The average analyst estimate compiled by Thomson Reuters had been for a profit of 46 cents per share.

Revenue grew to $1.76-billion, up from $1.48-billion, driven by higher revenues in all areas of Finning’s business.

New equipment sales were up 27 per cent, driven by Canada, while product support revenue grew by 13 per cent.

Used equipment sales and rental revenues increased by nine per cent and 12 per cent respectively.

Finning’s order backlog increased to $1.7-billion at June 30, up from $1.6-billion at the end of March.

“I am pleased with our strong quarterly revenues fuelled by a third consecutive quarter of record product support as well as solid new equipment sales,” Finning president and chief executive Mike Waites said in a statement.

“In light of uncertain global economic conditions, we are monitoring our end markets closely and are simply taking prudent steps to manage our inventory levels, in order to maintain a strong financial position.”

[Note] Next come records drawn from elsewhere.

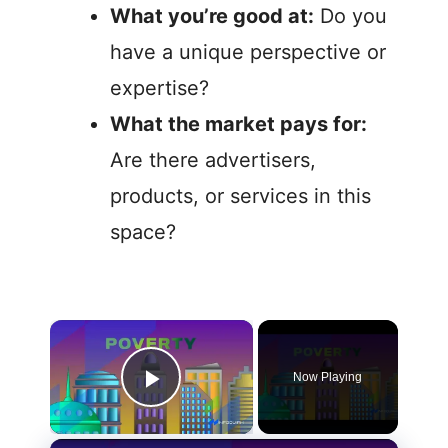
What you’re good at:
Do you
have a unique perspective or
expertise?
What the market pays for:
Are there advertisers,
products, or services in this
space?
Now Playing
Play Video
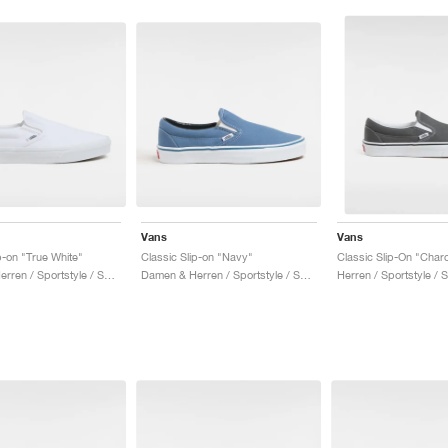
Vans
Vans
p-on "True White"
Classic Slip-on "Navy"
Classic Slip-On "Char
Damen & Herren / Sportstyle / Schuhe
Damen & Herren / Sportstyle / Schuhe
Herren / Sportstyle / 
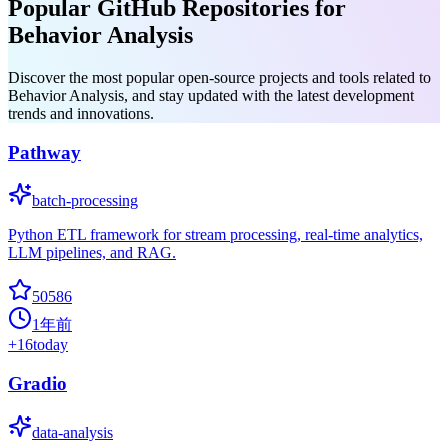
Popular GitHub Repositories for
Behavior Analysis
Discover the most popular open-source projects and tools related to
Behavior Analysis, and stay updated with the latest development
trends and innovations.
Pathway
batch-processing
Python ETL framework for stream processing, real-time analytics,
LLM pipelines, and RAG.
50586
1年前
+
16
today
Gradio
data-analysis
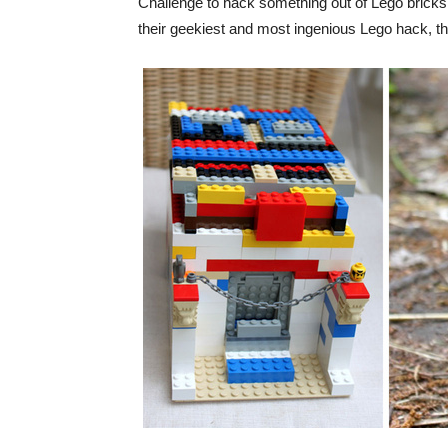
Challenge to hack something out of Lego bricks. 
their geekiest and most ingenious Lego hack, th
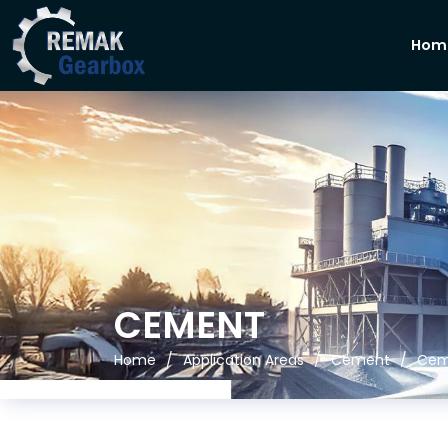
Hom
CEMENT
Home
Application Areas
Cement
Cem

During the quarter, the company recorded roughly seven cents per share in costs related to its troubled new parts supply system that it introduced last year.

Finning said Wednesday that it continued to make good progress in improving the system and expects that the remaining costs will not be material to its results in the second half of 2012.

Vancouver-based Finning rents and services giant dump trucks, backhauls and other equipment to mining companies, oilsands operators, construction companies and others around the world.

The company Finning also runs a Caterpillar engine and equipment component remanufacturing plant in Edmonton, a mining and heavy equipment preparation and overhaul operation in Red Deer Alta. and compression equipment repair shops in Western Canada.

Shares in the company were up 89 cents at $24.73 in trading on the Toronto Stock Exchange on Wednesday.